On our second meeting, we
read and thought about the text “New people in New Worlds” (Gee, 1999) which described
two different kinds of students: one born and raised in a wealthy family and
another one, in a poorer family. Reading this, we could realize that the social
context plays an important role when learning is concerned. So we teachers need
to recognize our students social life before we start our practice, but the
most important thing is that we have to contextualize language for the students
that live in this new globalized world, so they can learn how to speak English
effectively.
To exemplify that, we
studied examples from another text: “Situated and Explicit Pedagogy” (Mills,
2010) from the book “The Multiliteracies Classroom”, which shows a teacher with
a class of students from all over the world trying to make her practice
meaningful. For that, she decided to show the students a claymation movie and,
after that, she asked them to make a movie themselves. In an exercise like
that, the collaboration between students is essential, and that’s why she had
good and bad results. She focused her practice in the world of the technology,
so the students had to use digital cameras to prepare the movement of the characters
in the movie.

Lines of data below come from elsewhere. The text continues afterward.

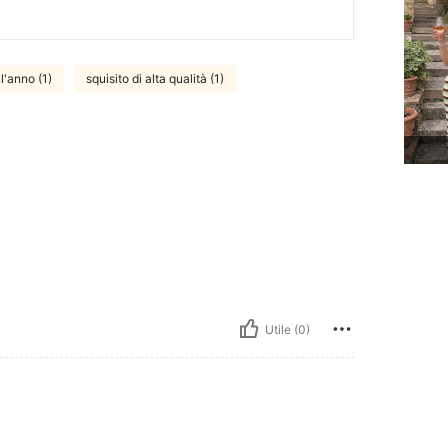
 l'anno (1)
squisito di alta qualità (1)
Utile (0)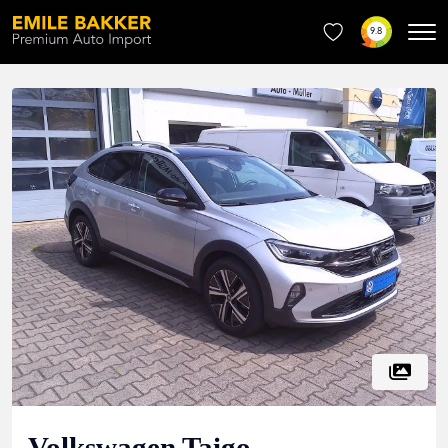
9.8
Volkswagen
Taigo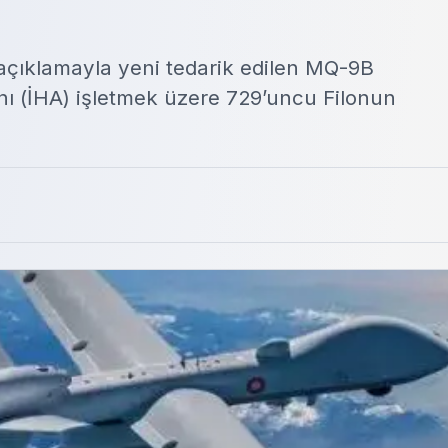
açıklamayla yeni tedarik edilen MQ-9B
ını (İHA) işletmek üzere 729’uncu Filonun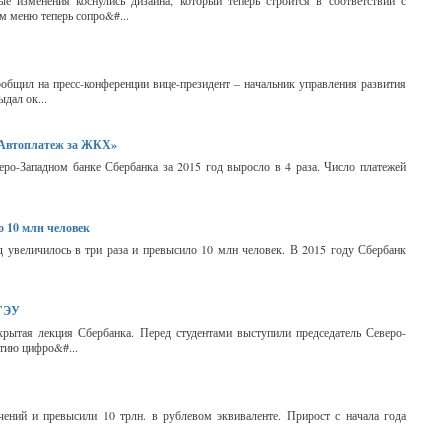
 изменения коснулись дизайна, который теперь строится в соответствии с
м меню теперь сопро&#...
общил на пресс-конференции вице-президент – начальник управления развития
дал ок...
 «Автоплатеж за ЖКХ»
о-Западном банке Сбербанка за 2015 год выросло в 4 раза. Число платежей
 10 млн человек
 увеличилось в три раза и превысило 10 млн человек. В 2015 году Сбербанк
бГЭУ
крытая лекция Сбербанка. Перед студентами выступили председатель Северо-
итию цифро&#...
ений и превысили 10 трлн. в рублевом эквиваленте. Прирост с начала года
.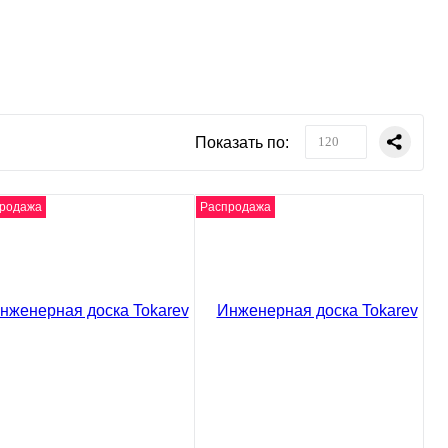
Показать по:
120
родажа
Распродажа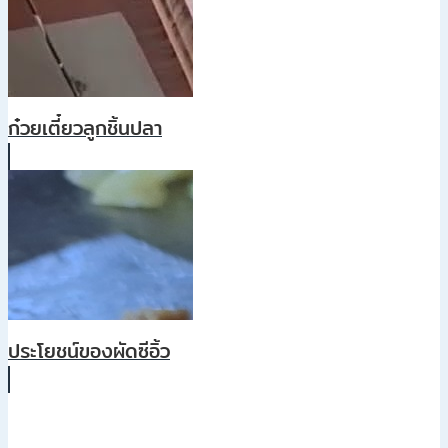
ก๋วยเตี๋ยวลูกชิ้นปลา
ประโยชน์ของผัดซีอิ้ว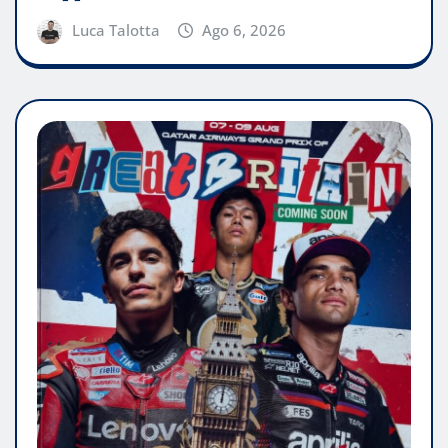
Luca Talotta
Ago 6, 2026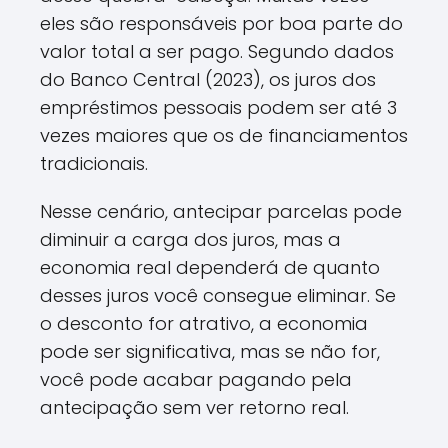
eles são responsáveis por boa parte do
valor total a ser pago. Segundo dados
do Banco Central (2023), os juros dos
empréstimos pessoais podem ser até 3
vezes maiores que os de financiamentos
tradicionais.
Nesse cenário, antecipar parcelas pode
diminuir a carga dos juros, mas a
economia real dependerá de quanto
desses juros você consegue eliminar. Se
o desconto for atrativo, a economia
pode ser significativa, mas se não for,
você pode acabar pagando pela
antecipação sem ver retorno real.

The instructions had to be very clear, and the concept of
scaffolding had to happen for the work to be done.
The learners had problems,
but at the end the goal was accomplished, she taught the students how to
interact using technology; she could teach other subjects besides English and
the results were fairly good.
References
Gee, J.P. New people in new worlds: Networks, the new capitalism and schools. In COPE, Bill; KALANTZIS, Mary (Ed.). Multiliteracies: Literacy Learning and the Design of Social Futures. London: Routledge, 1999.
MILLS, Kathy A. Situated and Explicit Pedagogy”. In: ________. The Multiliteracies Classroom. Salisbury, Uk: Multilingual Matters, 2010.